■ **SOURCE INFORMATION**:
◆ ◆ ◆ ◆ ◆ ◆ ◆
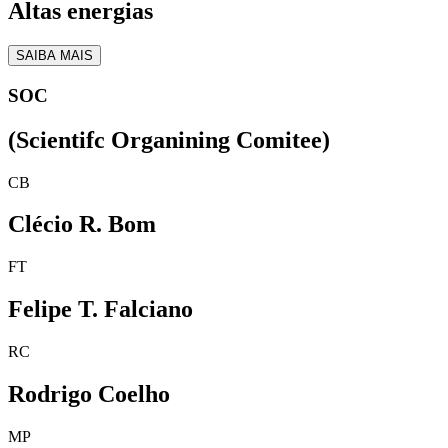
Altas energias
SAIBA MAIS
SOC
(Scientifc Organining Comitee)
CB
Clécio R. Bom
FT
Felipe T. Falciano
RC
Rodrigo Coelho
MP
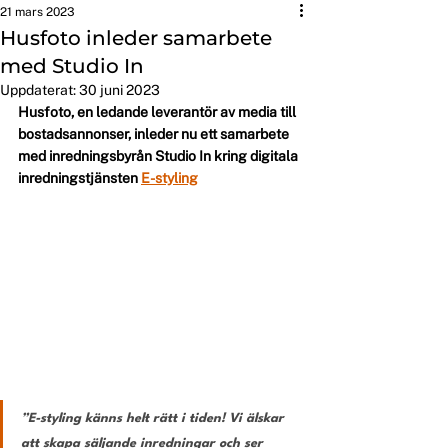
21 mars 2023
Husfoto inleder samarbete
med Studio In
Uppdaterat:
30 juni 2023
Husfoto, en ledande leverantör av media till 
bostadsannonser, inleder nu ett samarbete 
med inredningsbyrån Studio In kring digitala 
inredningstjänsten 
E-styling
”E-styling känns helt rätt i tiden! Vi älskar 
att skapa säljande inredningar och ser 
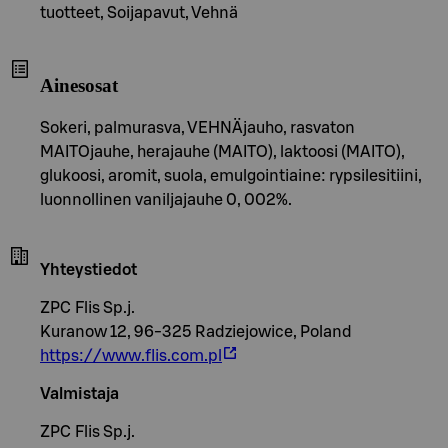
tuotteet, Soijapavut, Vehnä
Ainesosat
Sokeri, palmurasva, VEHNÄjauho, rasvaton
MAITOjauhe, herajauhe (MAITO), laktoosi (MAITO),
glukoosi, aromit, suola, emulgointiaine: rypsilesitiini,
luonnollinen vaniljajauhe 0, 002%.
Yhteystiedot
ZPC Flis Sp.j.
Kuranow 12, 96-325 Radziejowice, Poland
https://www.flis.com.pl
Valmistaja
ZPC Flis Sp.j.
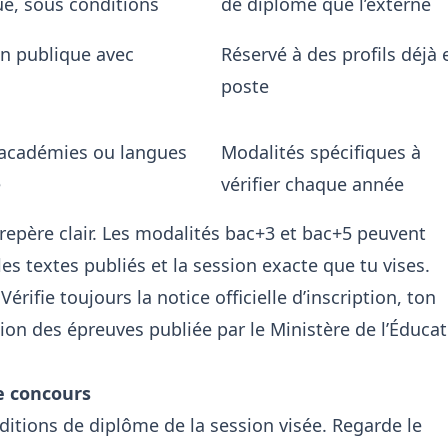
ue, sous conditions
de diplôme que l’externe
on publique avec
Réservé à des profils déjà 
poste
 académies ou langues
Modalités spécifiques à
e
vérifier chaque année
repère clair. Les modalités bac+3 et bac+5 peuvent
les textes publiés et la session exacte que tu vises.
érifie toujours la notice officielle d’inscription, ton
ion des épreuves publiée par le Ministère de l’Éduca
me concours
nditions de diplôme de la session visée. Regarde le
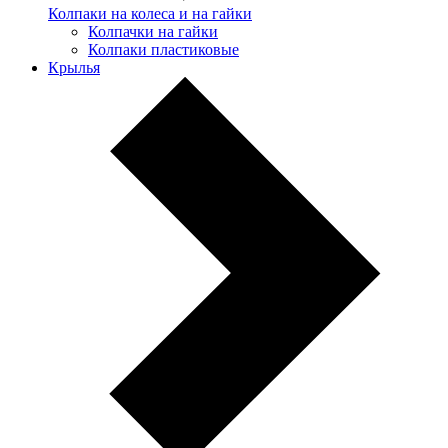
Колпаки на колеса и на гайки
Колпачки на гайки
Колпаки пластиковые
Крылья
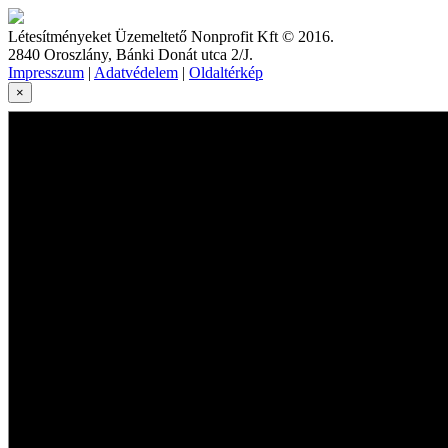
Létesítményeket Üzemeltető Nonprofit Kft © 2016.
2840 Oroszlány, Bánki Donát utca 2/J.
Impresszum
|
Adatvédelem
|
Oldaltérkép
×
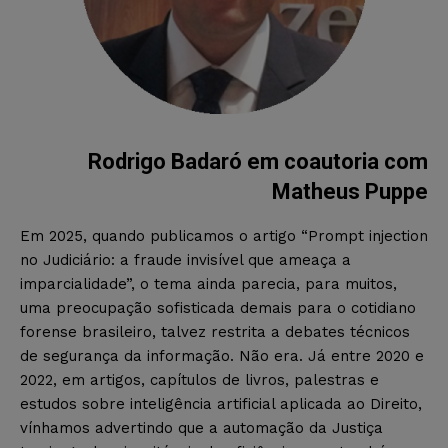
Rodrigo Badaró em coautoria com
Matheus Puppe
Em 2025, quando publicamos o artigo “Prompt injection
no Judiciário: a fraude invisível que ameaça a
imparcialidade”, o tema ainda parecia, para muitos,
uma preocupação sofisticada demais para o cotidiano
forense brasileiro, talvez restrita a debates técnicos
de segurança da informação. Não era. Já entre 2020 e
2022, em artigos, capítulos de livros, palestras e
estudos sobre inteligência artificial aplicada ao Direito,
vínhamos advertindo que a automação da Justiça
◆ ◆ ◆ ◆ ◆ ◆ ◆
Scan the material above for lines holding "session" and copy each of them.

■ **TASK RESPONSE**:
les textes publiés et la session exacte que tu vises.
nditions de diplôme de la session visée. Regarde le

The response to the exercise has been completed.